The paradigm shift from graphics to design has made the Mac more viable to game developers than ever. The average Mac’s hardware is now already within the spec window that developers are programming their games for. Additionally, with PC gaming sales numbers so much smaller than that of their console counterparts, any developer who does want to release games for the PC can no longer afford to ignore the Mac… especially as Mac sales continue to meteorically increase month after month, quarter after quarter, year after year.
This is especially true of smaller developers hoping to make a living. While big time publishers like Activision and EA might consider the PC to be “dead” as a gaming platform, the vacuum left in their wake has allowed smaller indie developers to thrive. Their resources limited, these indie developers have tended to rely upon grass roots marketing, focused game design, low system requirements and cross-platform compatibility to maximize their sales audience.
In fact, it’s been indie developers who have really led the Mac gaming renaissance. Consider all of the incredible indie games that have been released for the PC as well as the Mac in the last couple of years… the likes of Jonathan Blow’s Braid, 2D Boy’s World of Goo, Mojang’s Minecraft, and countless more besides. Add to them big name developers like Pop Cap (Bejeweled 3, Plants vs. Zombies) and Blizzard (World of Warcraft, Diablo III, Starcraft II) who have always been friendly to the Mac and what you’ve got is a movement on your hands.

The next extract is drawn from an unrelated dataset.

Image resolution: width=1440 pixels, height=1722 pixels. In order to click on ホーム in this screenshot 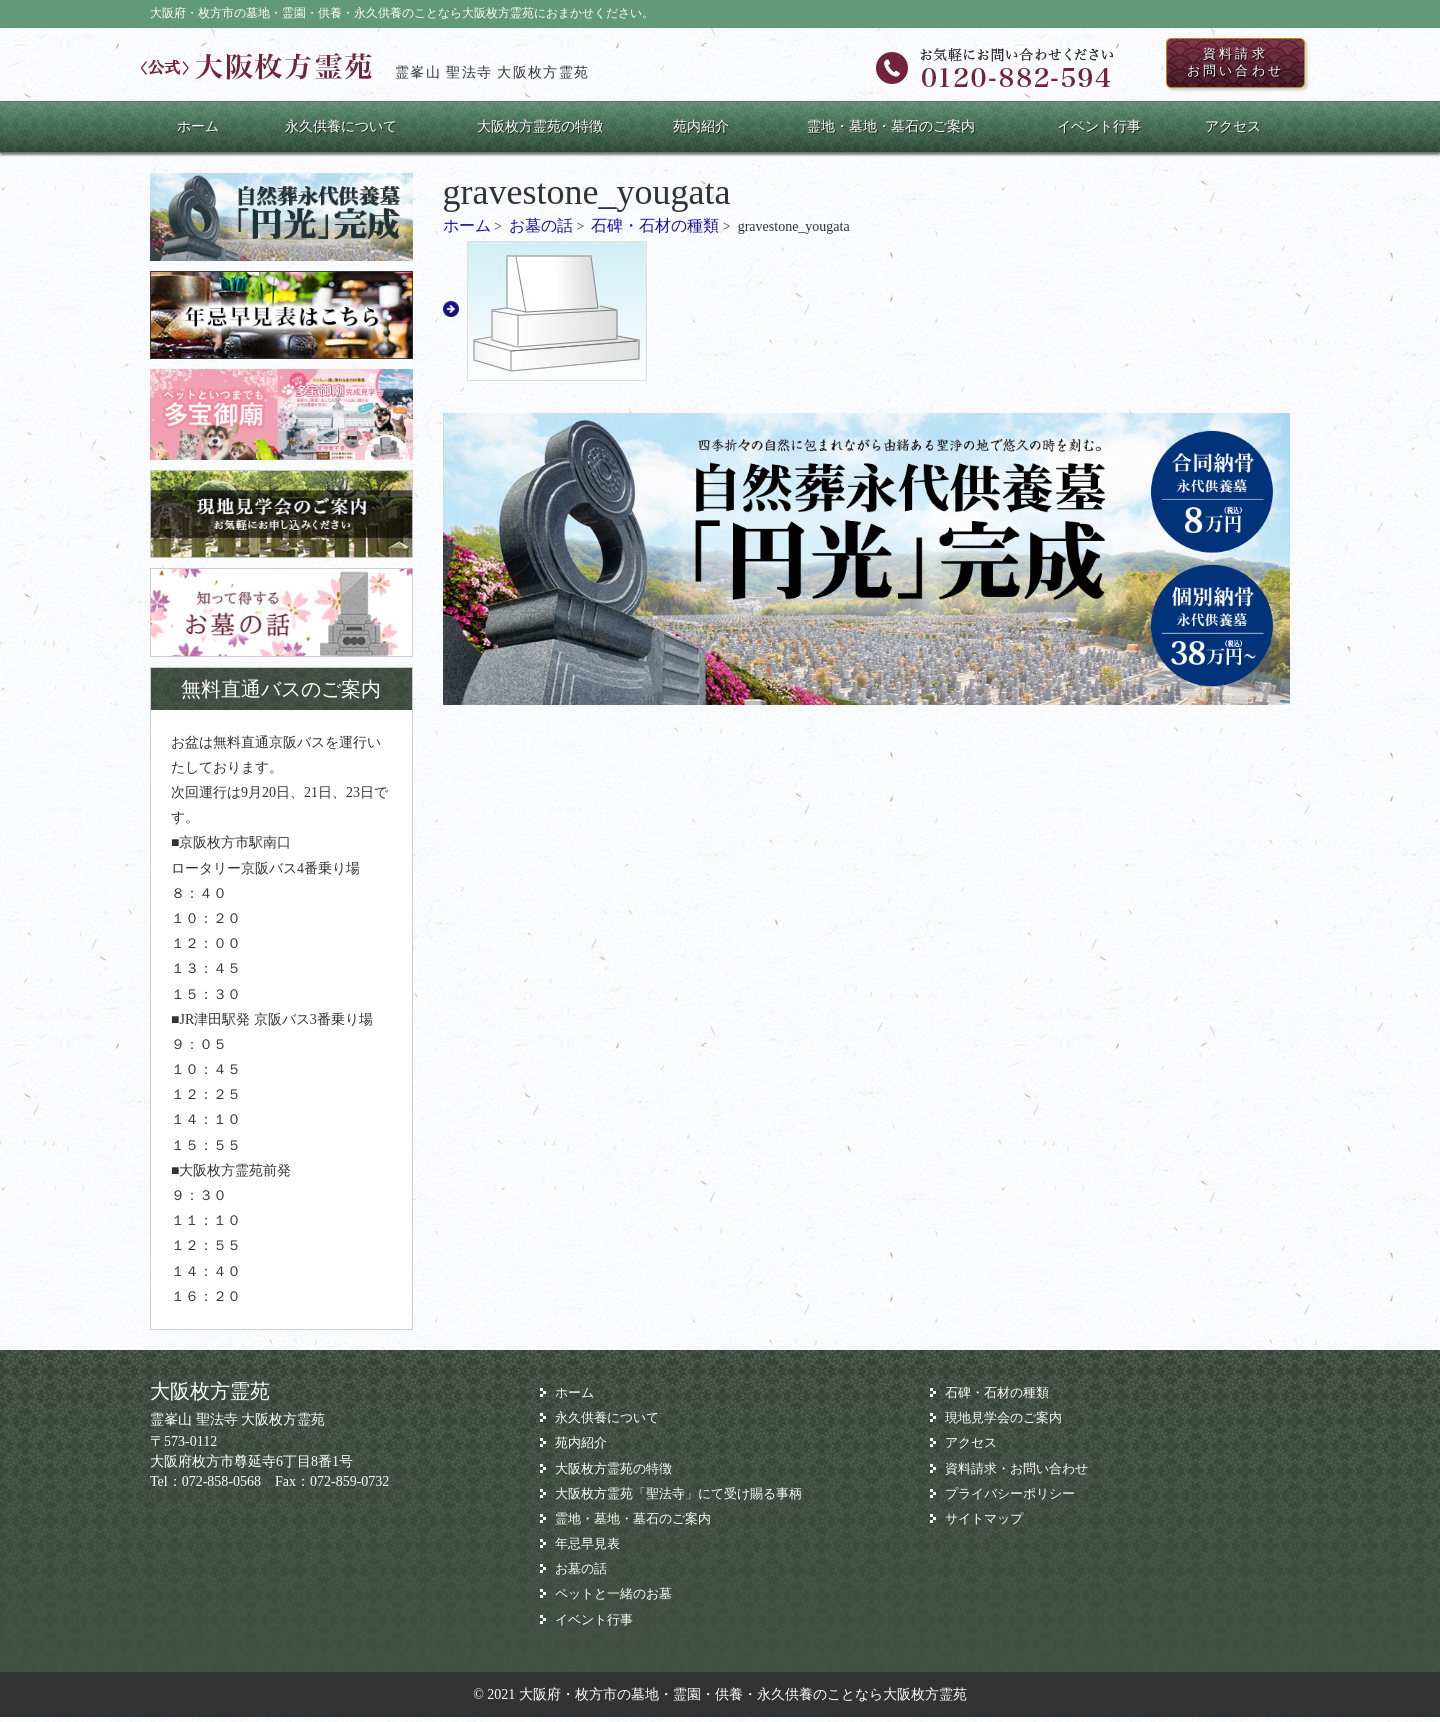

By coming to the Mac, Valve didn’t really start anything that wasn’t already happening, but they’ve clinched it. By bringing Steam to Mac, Valve has re-enfranchised Mac gamers: when you load up Steam, not only are PC + Mac versions of a game usually treated as the same purchase (buying one entitles you to the other), but through Steam you can even play multiplayer games on your Mac against friends on the PC. Not only that, but the Mac gamer also can easily keep up to date with the latest Mac game releases and take advantage of Steam’s aggressive barrage of sales, while the Mac developer offloads the headache of hosting, promotion, marketing and credit card processing directly to Valve in exchange for a reasonably cut of the profits.
All of this happened without Apple themselves doing a single thing to change matters, but that won’t continue: when the Mac App Store launches early next year, there’ll be more games on the Mac than ever. 2010 might be the year Mac gaming truly went mainstream, but it’s only going to get better to be a Mac gamer from here.